Bill Poulos is the president and co-founder of Profits Run, Inc., a financial publishing company. He shares his forty-five years of trading experience with the clients of Profits Run by educating them on best practices for building wealth through investing. The company provides publications, investment software, online courses, and coaching. Bill was born and raised in Detroit, Michigan, where he met his wife of 50 years. Poulos is passionate about Detroit and the young Americans growing up there. Currently, they reside in Wixom, Michigan, where Profits Run is located.
As we come to come to the end of the week and month of August going into the Labor Day holiday weekend, we have seen choppy sideways trading all week. The trading was stuck between about 1,520 per oz and 1,555 for a high hit on Monday and then the price just chopped all the way back down to around 1,522 in late Friday trading. While the price initially was moving up due to pressure from the ongoing U.S./China Trade wars, there was a pause in the bullish run in prices as the trade tensions moderated throughout the week and we saw the price relax back to the Monday open. Friday brought a modest increase in the U.S. inflation numbers, however there was little movement in prices as would be generally expected with higher inflation data. This could be due to the big run-up over the month and the light trading due to pre-holiday trading. This week’s trading has succeeded in establishing higher resistance at $1,540 and a higher support level of $1,520. We will see if next week’s holiday shortened trading will break out of this range, mostly depending on what happens with the ongoing trade tensions and next week employment numbers coming out on Friday September 6th.
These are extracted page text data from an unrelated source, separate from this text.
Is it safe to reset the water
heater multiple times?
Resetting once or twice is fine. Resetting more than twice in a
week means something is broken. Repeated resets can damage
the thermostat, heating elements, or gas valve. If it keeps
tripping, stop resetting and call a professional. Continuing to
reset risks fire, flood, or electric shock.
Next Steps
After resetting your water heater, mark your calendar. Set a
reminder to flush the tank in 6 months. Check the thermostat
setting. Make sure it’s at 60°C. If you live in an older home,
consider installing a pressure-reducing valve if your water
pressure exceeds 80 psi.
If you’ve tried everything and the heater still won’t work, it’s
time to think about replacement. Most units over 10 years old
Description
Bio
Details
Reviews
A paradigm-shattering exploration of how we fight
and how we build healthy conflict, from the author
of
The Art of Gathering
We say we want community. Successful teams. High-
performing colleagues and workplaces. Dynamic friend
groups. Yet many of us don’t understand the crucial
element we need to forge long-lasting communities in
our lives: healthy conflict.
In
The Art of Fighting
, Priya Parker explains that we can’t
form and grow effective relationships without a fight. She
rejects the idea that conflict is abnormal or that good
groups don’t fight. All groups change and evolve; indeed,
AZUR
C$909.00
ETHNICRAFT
Silver extended its rally as it moved up nicely early in the week but has really chopped sideways since mid-week with the thawing of trade tension rhetoric and the potential for restarting trade negotiations with China. Overall the week was good for Silver investors, with prices opening on Monday below $17.50 and then hitting a high of $18.50 before retracing back a bit to around the $18.20 level in late Friday trading. If trade tensions continue to subside, we could see a pullback due to some profit taking at this point. Previous resistance was $17.50 which is now a solid support level.
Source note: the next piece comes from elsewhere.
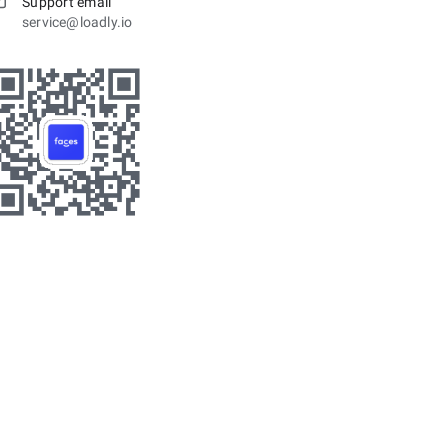
Support email
service@loadly.io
U.S. Crude oil opened at $53.85 per barrel on Monday and moved up strongly Tuesday, Wednesday and Thursday $56.86 as inventories showed declines. However, on Friday the price trading sharply lower erasing most of the week’ price gains. Currently in late Friday trading the price is trading just below $55 per barrel, which will be an overall gain for the week heading into the Labor Day holiday. Overall with the trading range in August between a support of $52 and an upper range of $57 we are closing the week and month out right in the middle of that range. Next week Oil prices could be pushed higher as U.S refineries are getting ready for the Hurricane Dorian as it moved into Florida and the Gulf Coast region. This could push prices higher depending on what disruptions are encountered.